Our Weekend with Grammy

Monday, September 25th, 2006

Well, Sharon’s just left, after we’d put Mr. Man down since he doesn’t deal well yet with goodbyes. The weather is beautiful today, so her drive back to VT should be an uneventful one. Our weekend started when she arrived slightly before the end of naptime on Friday. She quickly rushed outside with him to walk around and play and since he was hungry and a bit tired still when it was time to come in he flipped.right.out. I’ve never seen him hold onto a temper for so long, and it prevented him eating much of anything for dinner. Saturday we went shopping at the outlet mall and picked up a bunch of cool weather clothes for Ethan, some baking/kitchen supplies for me, etc. Sunday we took a quick walk around the flea market, picked up some cheap local produce and discovered dried lemon peel gratings (which worked really well in the dinner I made last night – Lemon and Basil Pork Chops). This morning I got my passport photos done, had my dr’s appointment rescheduled for tomorrow morning since the dr was running late, and swung by Walmart to look at fabric for a quilt for Little that Sharon’s going to make.  This weekend Ethan finally said “Grammy”, on two separate occasions… both of which Sharon was out of earshot.

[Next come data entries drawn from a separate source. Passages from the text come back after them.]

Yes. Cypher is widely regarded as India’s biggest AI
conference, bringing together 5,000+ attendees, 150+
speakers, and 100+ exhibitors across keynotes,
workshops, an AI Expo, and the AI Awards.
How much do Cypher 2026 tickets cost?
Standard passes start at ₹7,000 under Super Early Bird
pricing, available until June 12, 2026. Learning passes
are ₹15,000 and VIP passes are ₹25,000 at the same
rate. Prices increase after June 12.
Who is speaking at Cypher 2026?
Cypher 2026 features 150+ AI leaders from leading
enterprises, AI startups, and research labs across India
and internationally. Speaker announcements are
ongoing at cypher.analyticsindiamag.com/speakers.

That’s the basic sum-up. I slept horribly last night (my arm’s bothering me again) so I’m just too tired to remember much else. We had a great time, and I’m very glad she could come down to see us and keep us company. We’ve got 4 more days til Ken comes home, and it won’t be too soon. I miss him so much. I’m grateful he’s been able to call at least once, if not twice, a day.

Tomorrow I’ll be going to my dr’s appointment and then hopefully right to the lab for my blood work, to the pharmacy to pick up drugs that I should order, and then back home. Then we’re staying here for the rest of the week. I’m going to nap now.